むしろ脾臓が腫れたり、腹水が溜まったり、貧血を合併したりする肝硬変の症状に注意することが大切です。
◆肝硬変と食道静脈瘤
門脈圧亢進症の原因として一番多くみられるのが、慢性肝臓病の終末像ともいわれる肝硬変です。
肝細胞は再生力が強いのですが、肝細胞の壊死と再生を繰り返していると、肝臓の肝小葉が異常な型に改装されます。
このような変化が肝臓全体に起こったのが肝硬変で、肝臓は硬くなり、ボコボコした隆起ができてきます。
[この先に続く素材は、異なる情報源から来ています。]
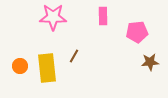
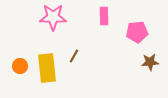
pink rectangle: moved 1 px right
肝硬変患者は本邦では23万人(平成13年)いるといわれています。
自覚症状がないので多くは知らない間に病気が進行します。
病気が進むにつれて黄疸、むくみ、腹水、出血傾向、食道静脈瘤からの出血などがみられます。
◆治療方法
食道静脈瘤が腫れて出血しないようにする事が第一ですが、出血したときは直ちに病院に行き外科的な治療を行います。
一度も出血したことがない食道静脈瘤に対しては、内視鏡による予防的な治療法や外科的な治療法がありますが、未だにはっきりした治療法が定まっているわけではありません。